GPU 3D lut transform causes banding

cessen commented 1 year ago

I'm using 3d luts that span a large dynamic range and need trilinear interpolation for correct results (I'm happy to provide details of my use case if that's helpful).

Due to the nature of the luts, they should provide sufficiently accurate results even at relatively low lut resolutions. However, much to my surprise there is significant banding when applied by OCIO on GPU:

gpu posterized

The only way to mitigate this is to crank the lut resolution extremely high, and even then especially dark colors exhibit some subtle banding. The results by CPU, on the other hand, are correct even with the low resolution lut:

cpu correct

Looking into OCIO's source, this seems to be the culprit:

https://github.com/AcademySoftwareFoundation/OpenColorIO/blob/b00877959f4497f9b8e5a08859d0ef8059fdd8e5/src/OpenColorIO/ops/lut3d/Lut3DOpGPU.cpp#L221-L236

It's even noted in the comment that this can be an issue on some GPUs. For the record, I'm using an nVidia RTX 3060. So not exactly niche.

I think it would make sense to replace the sampleTex3D() call with hand-written trilinear interpolation code, to ensure that it executes with full floating point precision and gives correct results on all platforms. It might be a small perf hit, but for something like OCIO I suspect correctness and consistency is more important here.

Would a PR along those lines be accepted?

cessen commented 1 year ago

Any thoughts/feedback about this? This is a significant problem for the work that I'm doing with OCIO, and I'd like to see it fixed.

I'm happy to do the leg work, but just want to double-check that the proposed solution is acceptable first.

doug-walker commented 1 year ago

Hi @cessen , apologies for the delayed reply. Yes, that's a pretty shocking amount of banding in the first image. It looks like maybe you're applying a 3d-LUT to a linear color space encoding? If so, the banding is probably only one of several problems you will encounter. The best practice is to convert to a log-encoded (or at least gamma-encoded) color space before applying a 3d-LUT.

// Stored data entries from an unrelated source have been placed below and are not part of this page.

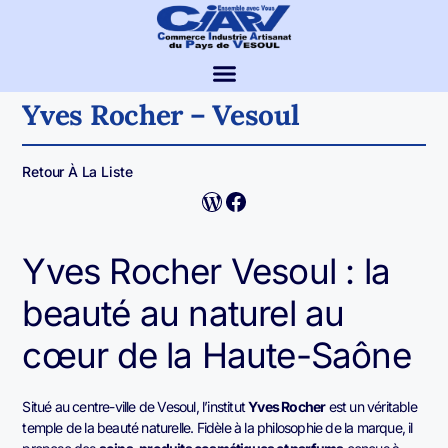
Yves Rocher – Vesoul
Retour À La Liste
Yves Rocher Vesoul : la
beauté au naturel au
cœur de la Haute-Saône
Situé au centre-ville de Vesoul, l’institut
Yves Rocher
est un véritable
temple de la beauté naturelle. Fidèle à la philosophie de la marque, il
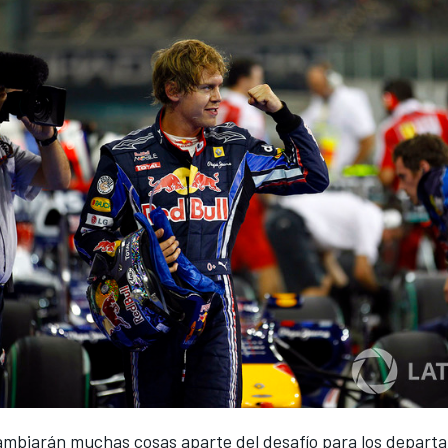
ambiarán muchas cosas aparte del desafío para los depart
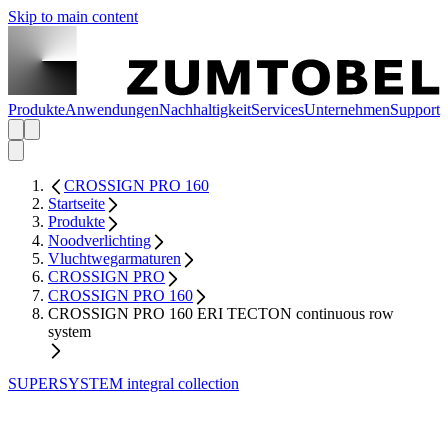
Skip to main content
Produkte
Anwendungen
Nachhaltigkeit
Services
Unternehmen
Support
CROSSIGN PRO 160
Startseite
Produkte
Noodverlichting
Vluchtwegarmaturen
CROSSIGN PRO
CROSSIGN PRO 160
CROSSIGN PRO 160 ERI TECTON continuous row
system
SUPERSYSTEM integral collection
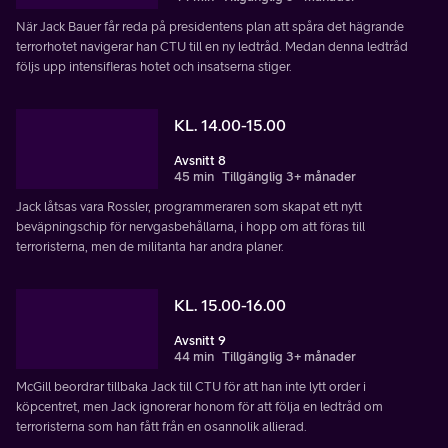
När Jack Bauer får reda på presidentens plan att spåra det hägrande
terrorhotet navigerar han CTU till en ny ledtråd. Medan denna ledtråd
följs upp intensifieras hotet och insatserna stiger.
KL. 14.00-15.00
Avsnitt 8
45 min
Tillgänglig 3+ månader
Jack låtsas vara Rossler, programmeraren som skapat ett nytt
beväpningschip för nervgasbehållarna, i hopp om att föras till
terroristerna, men de militanta har andra planer.
KL. 15.00-16.00
Avsnitt 9
44 min
Tillgänglig 3+ månader
McGill beordrar tillbaka Jack till CTU för att han inte lytt order i
köpcentret, men Jack ignorerar honom för att följa en ledtråd om
terroristerna som han fått från en osannolik allierad.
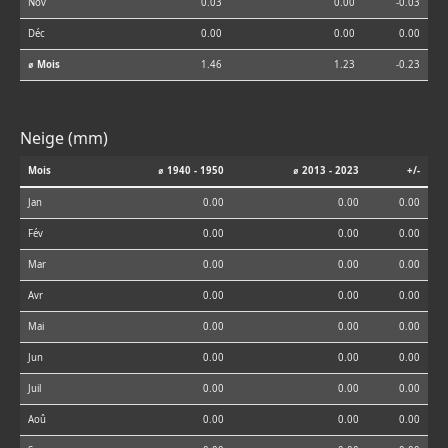
Nov
0.03
0.00
-0.03
Déc
0.00
0.00
0.00
⌀ Mois
1.46
1.23
-0.23
Neige (mm)
Mois
⌀ 1940 - 1950
⌀ 2013 - 2023
+/-
Jan
0.00
0.00
0.00
Fév
0.00
0.00
0.00
Mar
0.00
0.00
0.00
Avr
0.00
0.00
0.00
Mai
0.00
0.00
0.00
Jun
0.00
0.00
0.00
Juil
0.00
0.00
0.00
Aoû
0.00
0.00
0.00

In practice, OCIO users tend to be using 3d-LUTs that are a minimum of 16x16x16 (and typically larger) and being fed with log-encoded data. So the quantization of the fractional component has not been an issue.

I agree that your proposal of writing a trilinear interpolation shader would work around the problem. (This is what we've done for tetrahedral interpolation already.) However, it seems that there is a risk of introducing performance regressions by not using the built-in GPU trilinear interpolation. Tests would ideally need to be done on a variety of graphics cards (old and new) and a range of 3d-LUT sizes to validate that performance was not impacted.

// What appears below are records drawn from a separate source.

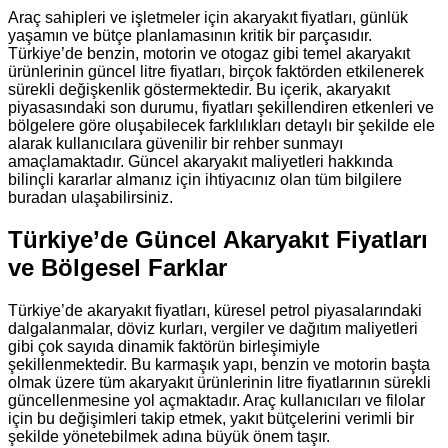
Araç sahipleri ve işletmeler için akaryakıt fiyatları, günlük
yaşamın ve bütçe planlamasının kritik bir parçasıdır.
Türkiye’de benzin, motorin ve otogaz gibi temel akaryakıt
ürünlerinin güncel litre fiyatları, birçok faktörden etkilenerek
sürekli değişkenlik göstermektedir. Bu içerik, akaryakıt
piyasasındaki son durumu, fiyatları şekillendiren etkenleri ve
bölgelere göre oluşabilecek farklılıkları detaylı bir şekilde ele
alarak kullanıcılara güvenilir bir rehber sunmayı
amaçlamaktadır. Güncel akaryakıt maliyetleri hakkında
bilinçli kararlar almanız için ihtiyacınız olan tüm bilgilere
buradan ulaşabilirsiniz.
Türkiye’de Güncel Akaryakıt Fiyatları
ve Bölgesel Farklar
Türkiye’de akaryakıt fiyatları, küresel petrol piyasalarındaki
dalgalanmalar, döviz kurları, vergiler ve dağıtım maliyetleri
gibi çok sayıda dinamik faktörün birleşimiyle
şekillenmektedir. Bu karmaşık yapı, benzin ve motorin başta
olmak üzere tüm akaryakıt ürünlerinin litre fiyatlarının sürekli
güncellenmesine yol açmaktadır. Araç kullanıcıları ve filolar
için bu değişimleri takip etmek, yakıt bütçelerini verimli bir
şekilde yönetebilmek adına büyük önem taşır.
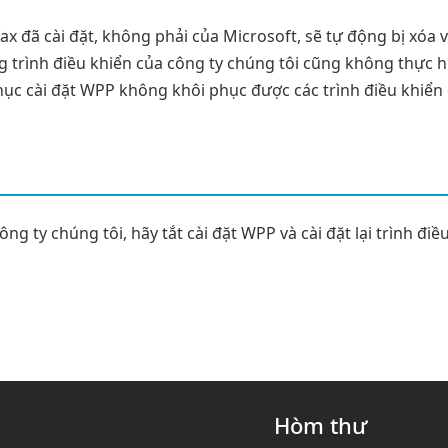
fax đã cài đặt, không phải của Microsoft, sẽ tự động bị xóa 
g trình điều khiển của công ty chúng tôi cũng không thực h
hục cài đặt WPP không khôi phục được các trình điều khiển 
ng ty chúng tôi, hãy tắt cài đặt WPP và cài đặt lại trình điề
Hòm thư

While we thank you for volunteering, we won't agree in advance to accepting a PR for this. We would need to see experimental results covering a sufficiently broad set of use-cases. Almost certainly there will be some speed penalty and at that point it will be a judgment call about whether the improvement in quality for this edge case warrants the overall performance reduction. This is something that would likely be decided by the project's steering committee.

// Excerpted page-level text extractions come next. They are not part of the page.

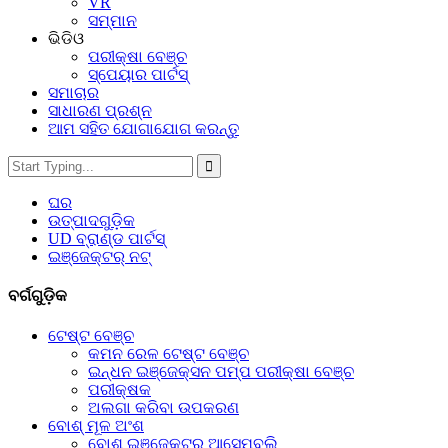
VR
ସମ୍ମାନ
ଭିଡିଓ
ପରୀକ୍ଷା ବେଞ୍ଚ
ସ୍ପେୟାର ପାର୍ଟସ୍‌
ସମାଚାର
ସାଧାରଣ ପ୍ରଶ୍ନ
ଆମ ସହିତ ଯୋଗାଯୋଗ କରନ୍ତୁ
ଘର
ଉତ୍ପାଦଗୁଡ଼ିକ
UD ବ୍ରାଣ୍ଡ ପାର୍ଟସ୍
ଇଞ୍ଜେକ୍ଟର୍ ନଟ୍
ବର୍ଗଗୁଡ଼ିକ
ଟେଷ୍ଟ ବେଞ୍ଚ
କମନ ରେଳ ଟେଷ୍ଟ ବେଞ୍ଚ
ଇନ୍ଧନ ଇଞ୍ଜେକ୍ସନ ପମ୍ପ ପରୀକ୍ଷା ବେଞ୍ଚ
ପରୀକ୍ଷକ
ଅଲଗା କରିବା ଉପକରଣ
ବୋଶ୍ ମୂଳ ଅଂଶ
ବୋଶ୍ ଇଞ୍ଜେକ୍ଟର ଆସେମ୍ବଲି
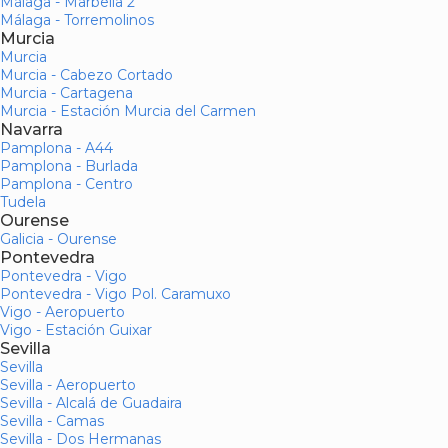
Málaga - Marbella 2
Málaga - Torremolinos
Murcia
Murcia
Murcia - Cabezo Cortado
Murcia - Cartagena
Murcia - Estación Murcia del Carmen
Navarra
Pamplona - A44
Pamplona - Burlada
Pamplona - Centro
Tudela
Ourense
Galicia - Ourense
Pontevedra
Pontevedra - Vigo
Pontevedra - Vigo Pol. Caramuxo
Vigo - Aeropuerto
Vigo - Estación Guixar
Sevilla
Sevilla
Sevilla - Aeropuerto
Sevilla - Alcalá de Guadaira
Sevilla - Camas
Sevilla - Dos Hermanas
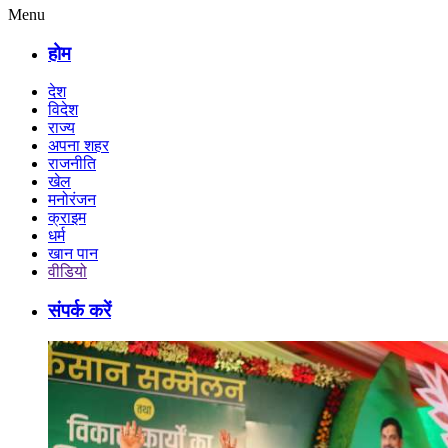
Menu
होम
देश
विदेश
राज्य
अपना शहर
राजनीति
खेल
मनोरंजन
क्राइम
धर्म
खान पान
वीडियो
संपर्क करें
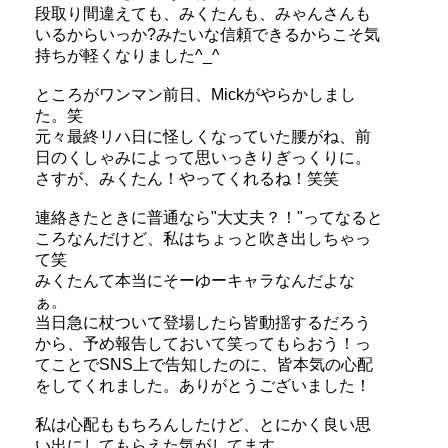
段取り間違えても、みくたんも、みゃんさんも
いるからいっか?みたいな信頼できるからこそ気
持ちが軽くなりました^_^
ところがワンマン前日、Mickがやらかしまし
た。笑
元々最終リハ日に怪しくなっていた腰がね、前
日のくしゃみによって思いっきりぎっくりに。
さすが、みくたん！やってくれるね！笑笑
連絡きたときに普通なら"大丈夫？！"ってなると
ころなんだけど、私はちょっと吹き出しちゃっ
て笑
みくたんて本当にそーゆーキャラなんだよな
ぁ。
当日急に杖ついて登場したら皆動揺するだろう
から、予め報告しておいて笑ってもらおう！っ
てことでSNS上で告知したのに、皆本気の心配
をしてくれました。ありがとうございました！
私は心配ももちろんしたけど、とにかく良い思
い出にしてもらえた気がしてます。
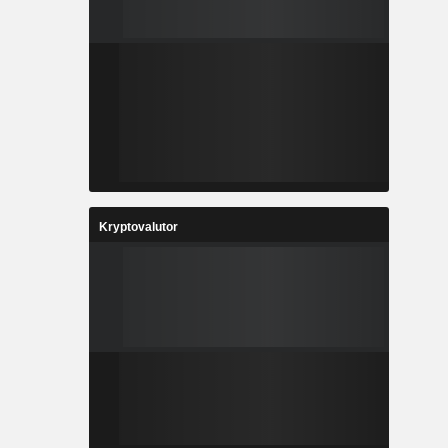
Kryptovalutor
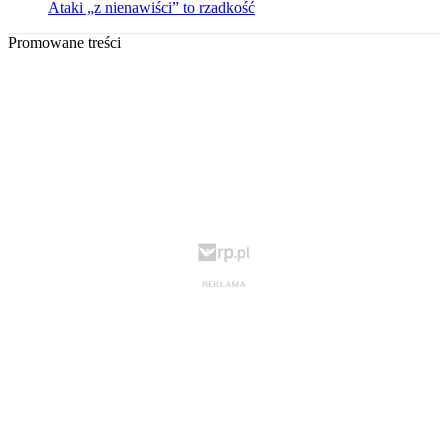
Ataki „z nienawiści” to rzadkość
Promowane treści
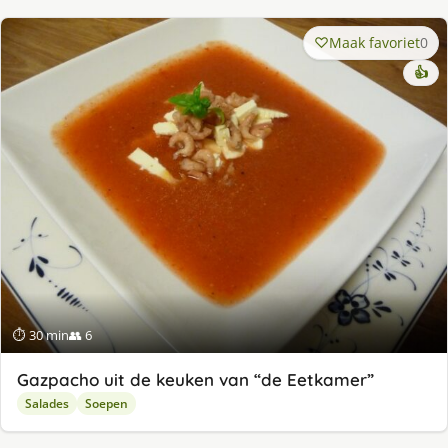
Maak favoriet
0
👍
⏱ 30 min
👥 6
Gazpacho uit de keuken van “de Eetkamer”
Salades
Soepen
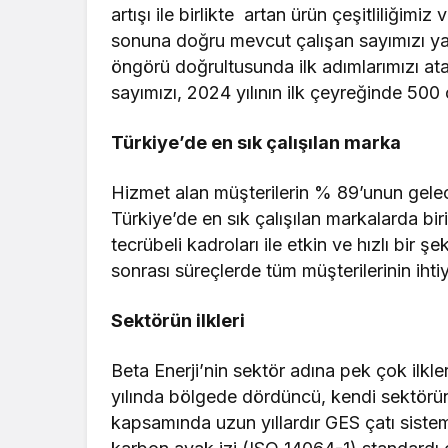
artışı ile birlikte artan ürün çeşitliliğim
sonuna doğru mevcut çalışan sayımızı ya
öngörü doğrultusunda ilk adımlarımızı at
sayımızı, 2024 yılının ilk çeyreğinde 500 
Türkiye’
de en s
ık çalışılan marka
Hizmet alan müşterilerin % 89’unun gelec
Türkiye’de en sık çalışılan markalarda bir
tecrübeli kadroları ile etkin ve hızlı bir ş
sonrası süreçlerde tüm müşterilerinin ihti
Sekt
ö
rün ilkleri
Beta Enerji’nin sektör adına pek çok ilkle
yılında bölgede dördüncü, kendi sektöründ
kapsamında uzun yıllardır GES çatı sisteml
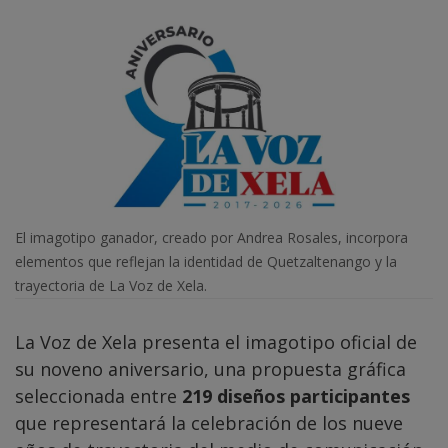
El imagotipo ganador, creado por Andrea Rosales, incorpora
elementos que reflejan la identidad de Quetzaltenango y la
trayectoria de La Voz de Xela.
La Voz de Xela presenta el imagotipo oficial de
su noveno aniversario, una propuesta gráfica
seleccionada entre
219 diseños participantes
que representará la celebración de los nueve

cessen commented 1 year ago

@doug-walker Thanks for the thorough reply!

While we thank you for volunteering, we won't agree in advance to accepting a PR for this.

Yes, of course. I just wanted to confirm that it wasn't out of the question for some reason. I manage some open source projects myself, and have received PRs that I had to reject due to the scope and goals of the project, and I often wish people would ask ahead of time before putting in the work.

(Edit: I also meant to acknowledge that my phrasing made my intent there very unclear. Sorry about that.)

However, it seems that there is a risk of introducing performance regressions by not using the built-in GPU trilinear interpolation. Tests would ideally need to be done on a variety of graphics cards (old and new) and a range of 3d-LUT sizes to validate that performance was not impacted.

Yeah, I suspected that might be the case.

It occurs to me that an alternative might be to introduce another interpolation mode. Something like INTERP_LINEAR_PRECISE, for use cases where guaranteed full precision is needed.

It looks like maybe you're applying a 3d-LUT to a linear color space encoding?

Although there are certainly cases where we would like to apply smaller LUTs in a linear color space, we've been able to work around that by using higher resolution LUTs and applying them in non-linear color space encodings, as you mentioned. I don't want to completely downplay this, however, because it does mean we have notably higher-res LUTs than needed for the actual transforms we want to do (which is annoying, as the size grows with the cube of the resolution) and it forces those transforms to have otherwise unnecessary log encoding/decoding steps (which performance-wise aren't free either). So this is certainly one of the use cases we'd like full-precision interpolation for. But it's not the main reason that I opened this issue.

An example of the kind of use case where this is more of a problem is working with HDRIs. Unlike footage from principal photography, HDRIs can have a (potentially huge) dynamic range that isn't bounded in advance. So to be conservative and avoid accidental clipping, a 3D LUT intended for HDRIs needs to have a huge extent. Even using a nonlinear color space encoding, LUTs with such extents can still exhibit banding with the current GPU interpolator.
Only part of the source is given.